3.2.5 Concentration of solutions

- Many chemical reactions take place in solutions.
- The concentration of a solution can be measured in mass per given volume of solution, e.g. grams per dm³ (g/dm³).
- Concentration (g/dm³) = mass of solute (g) / volume of solution (dm³)

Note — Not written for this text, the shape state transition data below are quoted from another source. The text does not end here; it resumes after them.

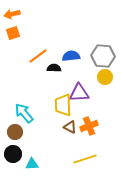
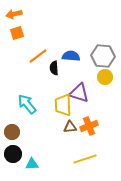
orange arrow: moved 2 px right
orange square: moved 4 px right
blue semicircle: rotated 12 degrees clockwise
black semicircle: rotated 96 degrees counterclockwise
purple triangle: rotated 20 degrees clockwise
cyan arrow: moved 3 px right, 9 px up
brown triangle: rotated 32 degrees counterclockwise
brown circle: moved 3 px left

How to calculate mass of solute in a given volume

Write down the concentration and volume of the solution.
Rearrange the formula to find mass: mass = concentration × volume
Make sure the volume is in dm³ (1 dm³ = 1000 cm³).
Multiply the concentration by the volume to get the mass of solute.

Worked example

Question: What is the mass of sodium chloride (NaCl) dissolved in 250 cm³ of solution with a concentration of 2.0 g/dm³?
Solution:

Convert volume to dm³: 250 cm³ ÷ 1000 = 0.250 dm³
Use the formula: mass = concentration × volume
Calculate: mass = 2.0 g/dm³ × 0.250 dm³ = 0.50 g

Answer: 0.50 g of sodium chloride is dissolved.

Relationship between mass, volume, and concentration

- The concentration of a solution tells you how much solute is dissolved per unit volume.
- If you increase the mass of solute while keeping the volume the same, the concentration increases.
- If you increase the volume while keeping the mass of solute the same, the concentration decreases.
- The formula concentration = mass / volume can be rearranged to find any variable:

mass = concentration × volume
volume = mass / concentration

- Always ensure volume is in dm³ for these calculations.